Fourier solutions have their own peculiarities (periodic boundary conditions) which are not always appropriate in practice, but having these solutions available is often a nice place to start from when solving a problem that cannot be solved in Fourier space. For example, suppose we feel some data values are bad and we would like to throw out the regression equations involving the bad data points. We could define a weighting matrix starting from an identity matrix and replacing some of the ones by zeros. This defines $\bold W$.Now our regression (83) becomes

$$\bold 0 \quad\approx\quad \bold W \ (\bold{\nabla} \bold \ph... ...) \eq (\bold W \ \bold{\nabla}) \bold \phi \ -\ \bold W \bold d$$ (86)

This is a problem we know how to solve, a regression with an operator $\bold W\nabla$ and data $\bold W \bold d$.The weighted problem is not solveable in the Fourier domain because the operator $(\bold W\nabla)'\bold W\nabla$ has no simple expression in the Fourier domain. Thus we would use the analytic solution to the unweighted problem as a starting guess for the iterative solution to the real problem.

With the Vesuvius data how might we construct the weight $\bold W$? We have available the signal strength (which we have not used). We could let the weight be proportional to signal strength. We also have available the curl, which should vanish. Its non-vanishing is an indicator of questionable data which could be weighted down relative to other data.

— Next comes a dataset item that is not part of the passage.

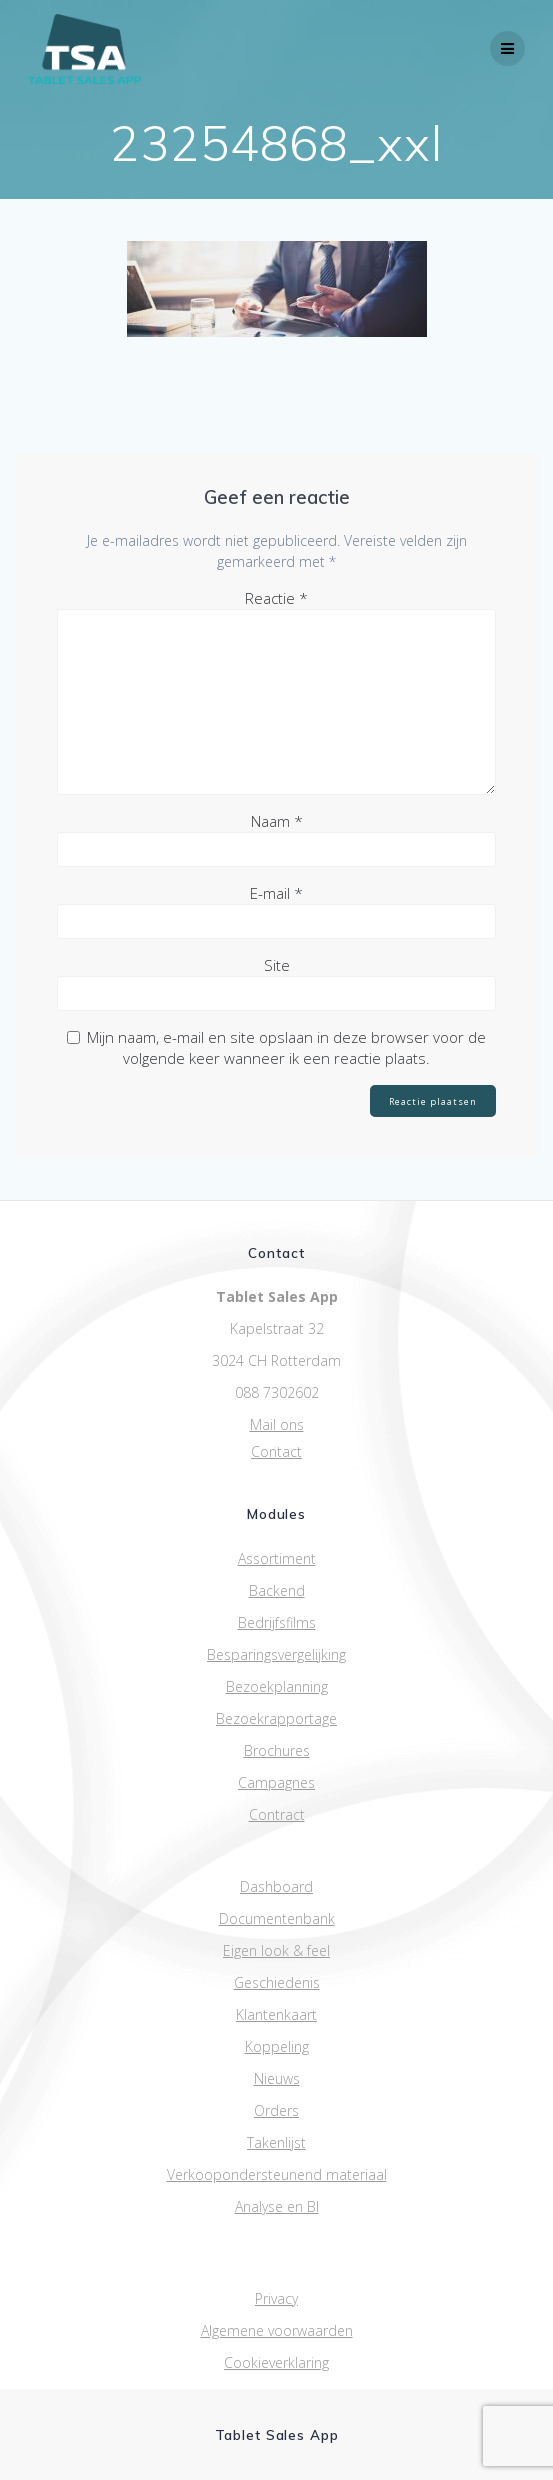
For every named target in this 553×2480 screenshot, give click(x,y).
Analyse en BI (277, 2206)
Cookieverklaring (276, 2362)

The laboratory exercise is new this year so it may contain some unexpected difficulties. We're not sure it leads to clear solutions either. Anyway, you are given the Vesuvius data and all the programs in the book. Additionally, you are given a Fourier solver that produces the analytic solution. Please inspect both the Fourier solver and the solution it gets. Go to the web to see what pictures you can find of Vesuvius. Notice the radial drainage patterns on the amplitude of the original complex numbers. It is a little disturbing that we don't see these drainage patterns on the phase data (or maybe you can see them a little?). Any thoughts you have on that issue are certainly welcome. Any other thoughts you have on this lab are certainly welcome. This data is fun so we'd like to get this lab better focused for next year.